DATASET EXTRACT -
---+---

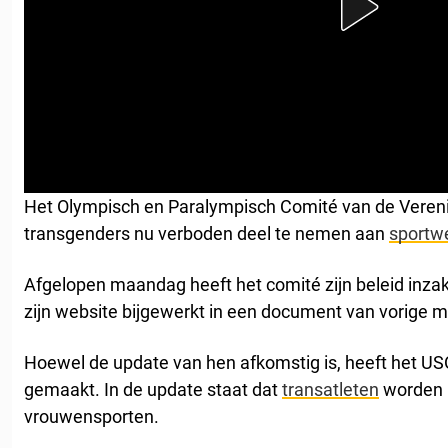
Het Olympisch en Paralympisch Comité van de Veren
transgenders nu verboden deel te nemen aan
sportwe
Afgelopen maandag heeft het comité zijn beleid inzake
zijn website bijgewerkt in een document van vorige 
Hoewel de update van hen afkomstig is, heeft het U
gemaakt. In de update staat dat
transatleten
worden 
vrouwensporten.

---+---

EXERCISE REQUIREMENTS - The response should consist only of the lines from the one containing "gemaakt. In de update staat dat" to the end of the material above, both included.

WRITTEN RESPONSE -
gemaakt. In de update staat dat
transatleten
worden 
vrouwensporten.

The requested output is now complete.